Robots
Cookies

Ustawienia cookies

Strona Teraz Środowisko wykorzystuje cookies. Część z nich jest niezbędna do funkcjonowania strony. Inne służą poprawianiu jakości naszych usług.
Więcej  ›
29.03.2024 29 marca 2024

Demokracja nie tylko od święta

Za nami wybory, które postrzegane są jako najpełniejsza forma uczestnictwa w życiu publicznym. Są jednak procesy, które zachodzą nieustannie i również wymagają od nas stałej uwagi. Jedną z takich kwestii są postępujące zmiany klimatu.

   Powrót       29 października 2015       Ryzyko środowiskowe   

Choć organizowane raz na kilka lat głosowanie to dobra okazja do dokonania oceny działań władz, nie powinniśmy zapominać, że prawdziwa idea partycypacji publicznej nie ogranicza się wyłącznie do technicznej czynności, jaką jest postawienie krzyżyka przy wybranym przez nas nazwisku.

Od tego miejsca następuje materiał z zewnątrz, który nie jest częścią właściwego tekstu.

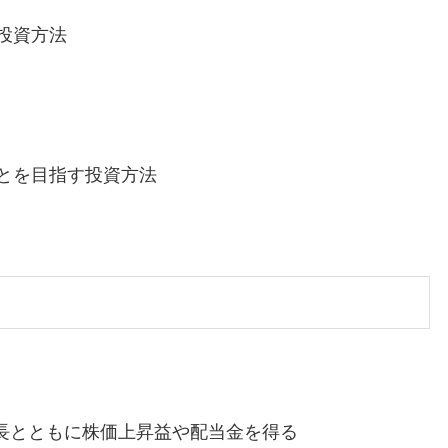
投資方法
とを目指す投資方法
長とともに株価上昇益や配当金を得る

Jeżeli chcemy mieć realny wpływ na klimat oraz kierunek rozwoju energetyki – sami musimy o to zadbać. W dziedzinie środowiska prawo przyznaje nam na szczęście szereg uprawnień, które mogą pomóc przeprowadzić transformację energetyczną bezboleśnie i uniknąć po drodze wielu nieporozumień.

Ty też możesz tworzyć prawo!

Kapitałochłonne inwestycje, które w największym stopniu wpływają na zmiany klimatu, powinny być przewidziane wcześniej w aktach prawa miejscowego, tj. opracowywanych przez gminy planach zagospodarowania przestrzennego. Polskie prawo zapewnia opinii publicznej szerokie możliwości uczestnictwa w procesie ich uchwalania, m.in. poprzez obowiązkowe wyłożenie projektów wraz z prognozami oddziaływania na środowisko do publicznego wglądu na okres co najmniej 21 dni oraz możliwość organizacji dyskusji publicznej nad przyjętymi w nich rozwiązaniami. Każdy zainteresowany może dzięki temu zgłosić władzom uwagi i zastrzeżenia, które są następnie obowiązkowo rozpatrywane. Wspomniane procedury konsultacyjne mają praktyczne zastosowanie np. dla lokalizacji instalacji OZE. Z opracowanego w ubiegłym roku przez Najwyższą Izbę Kontroli raportu(1) wynika, że choć procedury te niejednokrotnie obarczone były błędami władz gmin (głównie w związku z nieterminowym odnoszeniem się do zgłoszonych uwag), to jednak co do zasady umożliwiały one swoim społecznościom wyrażenie stanowiska np. w sprawie farm wiatrowych. Nie stwierdzono przypadków pozbawienia społeczności lokalnych prawa do uczestniczenia w procedowaniu kluczowych aktów planistycznych. Błędne jest więc przekonanie, jakoby rozmieszczanie OZE odbywało się bez udziału mieszkańców. Aktywny udział już na etapie tworzenia prawa pomógłby uniknąć późniejszych protestów, które są kosztowne zarówno dla władz, jak i inwestorów. Zyskaliby więc wszyscy.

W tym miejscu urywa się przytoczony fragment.